We are going to talk PLENTY about Robert Hooke in the coming episodes, because there is a lot to say about the man and his almost mind-numbingly vast accomplishments. Most of his inventions and ideas were lost through the shoddiness of Royal Society documentation (which Hooke takes part of the blame for, as he was the secretary of the society for a number of years) and through the faddishness of scientific enquiry in general. Luckily we have his diary, which kept an exhaustive account of his thoughts through the 1670s, including:
- The kinetic theory of matter two hundred years ahead of its time.
- A correct interpretation of fossils as extinct species, speculation on vastly reevaluating the age of the Earth, and the germs of evolutionary theory, also two hundred years ahead of their time.
- A device for measuring the depth of the ocean without the need for a really really really really long rope, which had to wait a century and a half before being reinvented.
- A machine that showed mechanically the relationship between frequency and pitch a century ahead of its time.
- The conclusive experiments that a component of air is the essential element that sustains life in breathing, rather than the physical motion of the lungs (they were horrendously grizzly experiments, by the by - such that he only did them a couple of times and then swore off them.... Basically they involved removing the skin around the ribcage of a dog in such a way that the animal stayed alive, and then inserting a bellows into the dog's mouth so that fresh air could be pumped even as they forced the lungs to remain still - the dog stayed alive, which proved it was the chemistry of the air, rather than a physical effect of the mechanical breathing process, which was essential to life.) This then lead to speculations about air composition that anticipate Lavoisier's work a century later.
- A thorough going study of friction and wheel design which arrived at the idea of using bearings to reduce axle friction, also a century ahead of its time.

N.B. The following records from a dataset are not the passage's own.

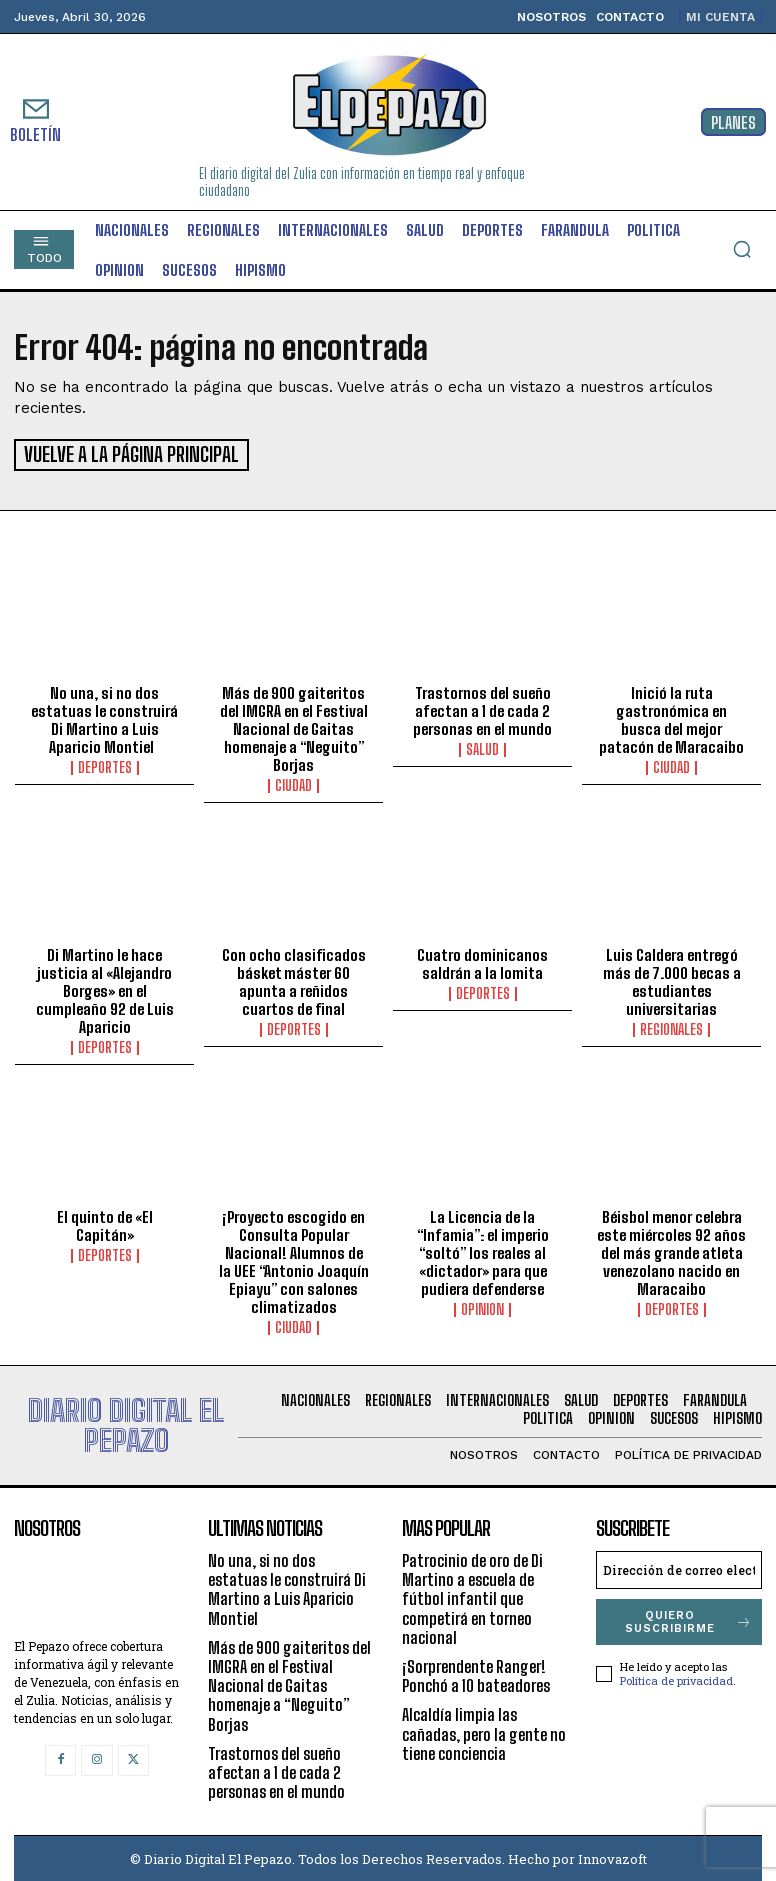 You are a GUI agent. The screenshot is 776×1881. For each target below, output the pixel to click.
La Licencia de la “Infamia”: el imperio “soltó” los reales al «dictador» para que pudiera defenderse (483, 1250)
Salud (482, 746)
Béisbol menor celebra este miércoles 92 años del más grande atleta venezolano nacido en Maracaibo (671, 1250)
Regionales (671, 1027)
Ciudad (293, 782)
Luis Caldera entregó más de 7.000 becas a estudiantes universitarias (672, 979)
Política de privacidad (676, 1676)
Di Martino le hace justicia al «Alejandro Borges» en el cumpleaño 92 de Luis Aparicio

- The inverse square law for gravity and light.
- Hooke's Law for the relation between spring displacement and the force of that spring, which then extended into further studies of tensile strength of other materials, and to accurate spring based scales, as well as his fundamental work in creating dual-pendulum, spring driven pocketwatches that started the entire British watch industry.
- The discovery of the ideal arch shape in engineering.
- The wave theory of light, and a razor experiment to establish its plausibility that was also a century and a half ahead of its time and which discovered the phenomenon of diffraction.
- The use of screw mechanisms on sextants to radically increase their accuracy in measurement.
- The idea of planetary motion as arising from a universal force that acted centripetally on straight-line motion, which proved a crucial part of Newton's later theory.
And on and on and on. His most admirable trait was his devotion to the mechanical investigation of nature in all of its aspects. He was a firm believer that, by consistent improvement in the devices of measurement, married with a willingness to consider the information coming from the techniques of craftsmen of all walks of life, one could enhance the human senses and probe the secrets of nature to their core. He had no tolerance for metaphysical speculation, and so we find him profitably engaging in scientific speculation steadily throughout the course of his life, something which can not be said of Newton, who wasted a tragic amount of time mucking about in his theological musings. But, then again, Hooke was entirely incapable of sitting down to a single task over a period of years, as Newton was, and so there is a balance between the two men, so alike in finicky temperament, and so entirely unalike in their approaches to the great project of natural philosophy.